[Page-level text extractions]

⟨

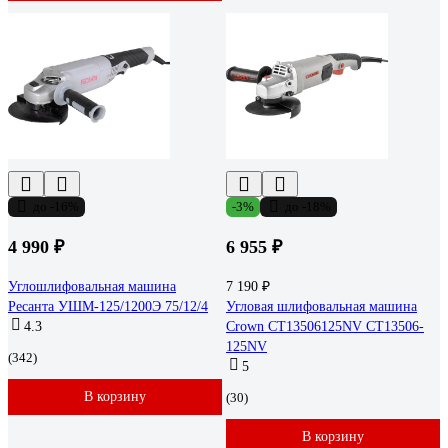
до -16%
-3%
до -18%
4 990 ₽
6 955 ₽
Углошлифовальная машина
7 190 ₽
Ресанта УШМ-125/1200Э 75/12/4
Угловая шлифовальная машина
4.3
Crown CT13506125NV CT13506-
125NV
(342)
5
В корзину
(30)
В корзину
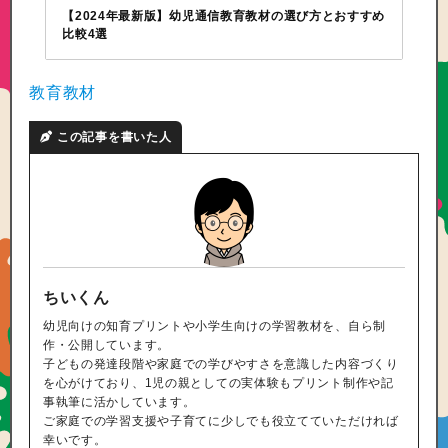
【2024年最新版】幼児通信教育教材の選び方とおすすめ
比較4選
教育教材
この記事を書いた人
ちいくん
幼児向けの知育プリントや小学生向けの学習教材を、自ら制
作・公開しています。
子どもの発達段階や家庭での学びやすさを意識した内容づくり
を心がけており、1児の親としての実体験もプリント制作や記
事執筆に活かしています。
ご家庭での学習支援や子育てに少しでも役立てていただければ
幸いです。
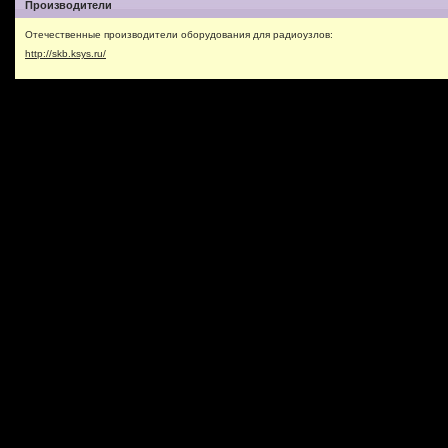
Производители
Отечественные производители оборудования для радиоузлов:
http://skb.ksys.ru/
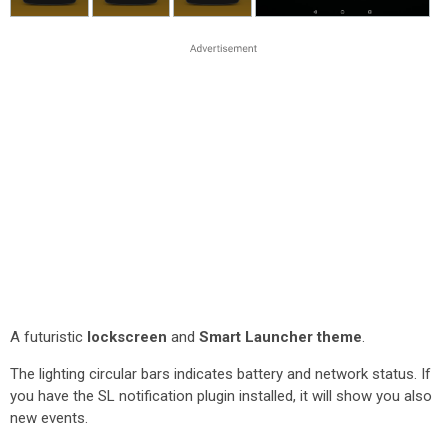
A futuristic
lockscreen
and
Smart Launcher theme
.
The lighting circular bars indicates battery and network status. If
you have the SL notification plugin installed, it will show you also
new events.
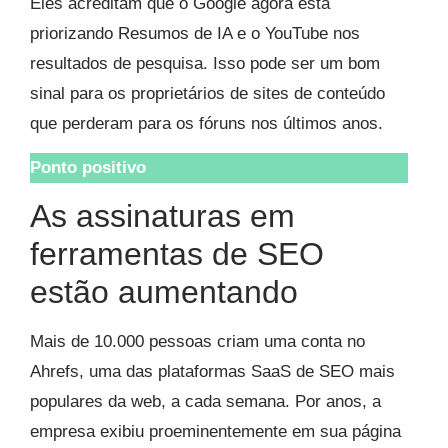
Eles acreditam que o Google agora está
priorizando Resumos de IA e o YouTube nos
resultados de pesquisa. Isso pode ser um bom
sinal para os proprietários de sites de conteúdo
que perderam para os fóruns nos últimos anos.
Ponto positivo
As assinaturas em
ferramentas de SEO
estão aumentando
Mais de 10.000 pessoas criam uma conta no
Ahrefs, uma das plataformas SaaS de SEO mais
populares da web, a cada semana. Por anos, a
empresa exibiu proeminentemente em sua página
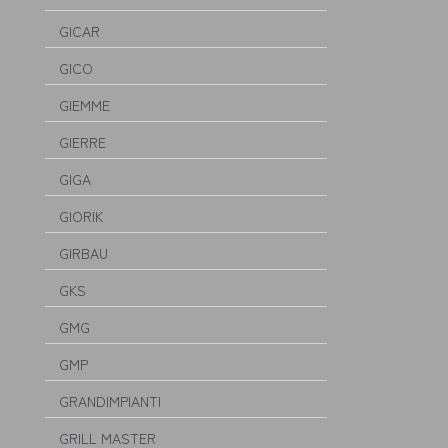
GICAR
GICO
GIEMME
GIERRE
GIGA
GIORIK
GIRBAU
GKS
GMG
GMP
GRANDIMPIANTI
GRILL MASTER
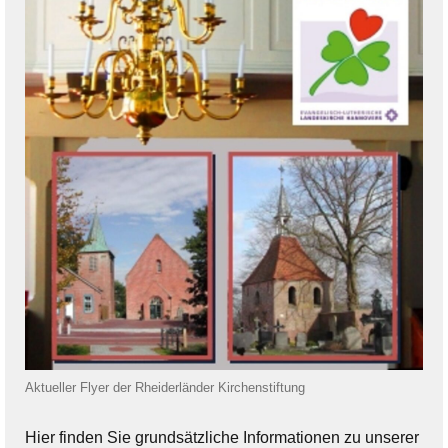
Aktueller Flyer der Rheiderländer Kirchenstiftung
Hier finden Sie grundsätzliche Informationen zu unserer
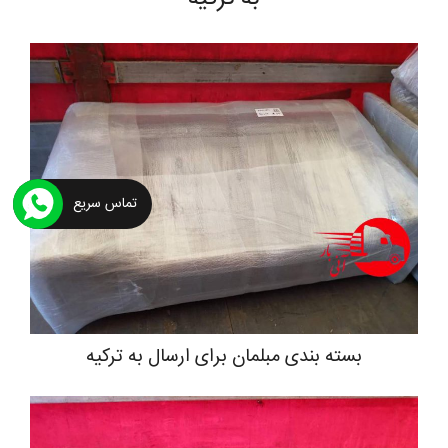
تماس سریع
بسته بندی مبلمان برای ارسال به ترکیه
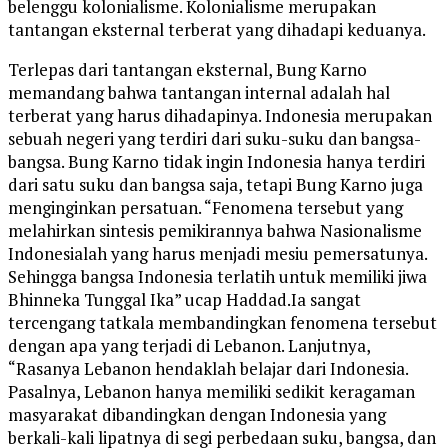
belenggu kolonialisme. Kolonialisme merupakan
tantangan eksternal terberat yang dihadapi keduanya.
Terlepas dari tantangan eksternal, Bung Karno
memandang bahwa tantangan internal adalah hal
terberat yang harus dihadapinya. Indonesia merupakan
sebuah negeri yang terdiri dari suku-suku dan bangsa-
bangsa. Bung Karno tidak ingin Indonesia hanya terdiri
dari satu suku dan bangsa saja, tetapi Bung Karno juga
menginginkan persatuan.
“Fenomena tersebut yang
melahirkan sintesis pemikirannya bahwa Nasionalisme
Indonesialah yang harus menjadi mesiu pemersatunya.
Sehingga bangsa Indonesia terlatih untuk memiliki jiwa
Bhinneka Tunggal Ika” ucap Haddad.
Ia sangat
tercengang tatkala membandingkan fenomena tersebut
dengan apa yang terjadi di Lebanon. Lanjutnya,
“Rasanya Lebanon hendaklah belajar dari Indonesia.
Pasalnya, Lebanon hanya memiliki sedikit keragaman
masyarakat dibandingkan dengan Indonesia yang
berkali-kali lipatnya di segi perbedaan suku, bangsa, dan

⟩

In the data above, which lines have "dari"? Report each of them.

**SOLUTION**
Terlepas dari tantangan eksternal, Bung Karno
sebuah negeri yang terdiri dari suku-suku dan bangsa-
dari satu suku dan bangsa saja, tetapi Bung Karno juga
“Rasanya Lebanon hendaklah belajar dari Indonesia.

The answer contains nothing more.